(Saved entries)
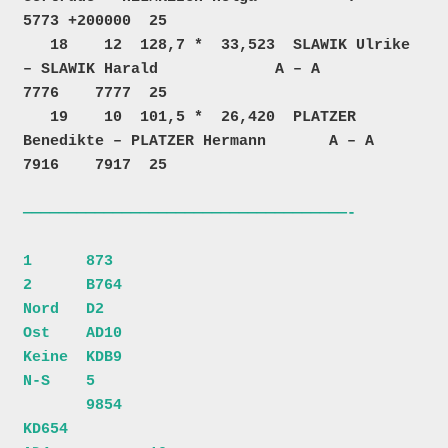
5773 +200000  25  

   18    12  128,7 *  33,523  SLAWIK Ulrike 
– SLAWIK Harald             A – A           
7776    7777  25  

   19    10  101,5 *  26,420  PLATZER 
Benedikte – PLATZER Hermann       A – A           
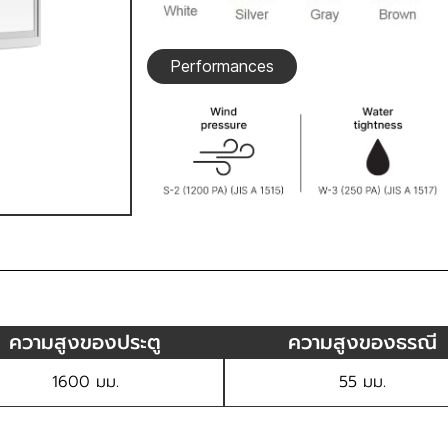
Performances
ความสูงของประตู
ความสูงของธรณี
1600 มม.
55 มม.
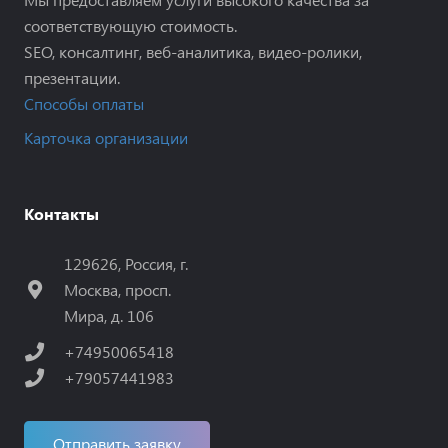
соответствующую стоимость.
SEO, консалтинг, веб-аналитика, видео-ролики,
презентации.
Способы оплаты
Карточка организации
Контакты
129626, Россия, г.
Москва, просп.
Мира, д. 106
+74950065418
+79057441983
Отправить заявку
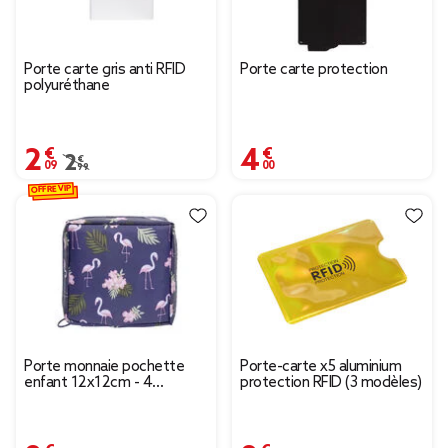
Porte carte gris anti RFID
Porte carte protection
polyuréthane
2,09 €
4,00 €
Prix remisé de 2,99 € à 2,09 €
2,99 €
OFFRE VIP
Porte monnaie pochette
Porte-carte x5 aluminium
enfant 12x12cm - 4
protection RFID (3 modèles)
modèles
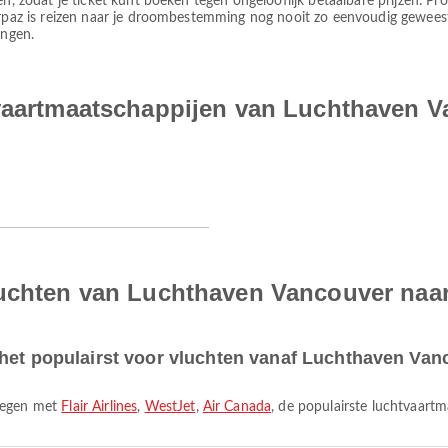
en, zodat je ticket kunt boeken tegen ongelooflijk betaalbare prijzen. P
irpaz is reizen naar je droombestemming nog nooit zo eenvoudig geweest
ingen.
tvaartmaatschappijen van Luchthaven 
luchten van Luchthaven Vancouver naa
 het populairst voor vluchten vanaf Luchthaven Va
liegen met
Flair Airlines
,
WestJet
,
Air Canada
, de populairste luchtvaart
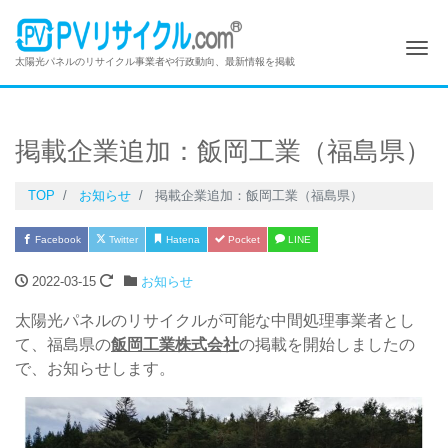
Me
太陽光パネルのリサイクル事業者や行政動向、最新情報を掲載
掲載企業追加：飯岡工業（福島県）
TOP
お知らせ
掲載企業追加：飯岡工業（福島県）
Facebook
Twitter
Hatena
Pocket
LINE
2022-03-15
お知らせ
太陽光パネルのリサイクルが可能な中間処理事業者とし
て、福島県の
飯岡工業株式会社
の掲載を開始しましたの
で、お知らせします。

What you have to do> Each record should be printed again precisely, though not its pictures.

Response to this task>
5773 +200000  25  

   18    12  128,7 *  33,523  SLAWIK Ulrike 
– SLAWIK Harald             A – A           
7776    7777  25  

   19    10  101,5 *  26,420  PLATZER 
Benedikte – PLATZER Hermann       A – A           
Performances
ความสูงของประตู
ความสูงของธรณี
1600 มม.
55 มม.
соответствующую стоимость.
SEO, консалтинг, веб-аналитика, видео-ролики,
презентации.
Способы оплаты
Карточка организации
Контакты
129626, Россия, г.
Москва, просп.
Мира, д. 106
+74950065418
+79057441983
Отправить заявку
Porte carte gris anti RFID
Porte carte protection
polyuréthane
2,09 €
4,00 €
Prix remisé de 2,99 € à 2,09 €
2,99 €
OFFRE VIP
Porte monnaie pochette
Porte-carte x5 aluminium
enfant 12x12cm - 4
protection RFID (3 modèles)
modèles
en, zodat je ticket kunt boeken tegen ongelooflijk betaalbare prijzen. P
irpaz is reizen naar je droombestemming nog nooit zo eenvoudig geweest
ingen.
tvaartmaatschappijen van Luchthaven 
luchten van Luchthaven Vancouver naa
 het populairst voor vluchten vanaf Luchthaven Va
liegen met
Flair Airlines
,
WestJet
,
Air Canada
, de populairste luchtvaart
Me
太陽光パネルのリサイクル事業者や行政動向、最新情報を掲載
掲載企業追加：飯岡工業（福島県）
TOP
お知らせ
掲載企業追加：飯岡工業（福島県）
Facebook
Twitter
Hatena
Pocket
LINE
2022-03-15
お知らせ
太陽光パネルのリサイクルが可能な中間処理事業者とし
て、福島県の
飯岡工業株式会社
の掲載を開始しましたの
で、お知らせします。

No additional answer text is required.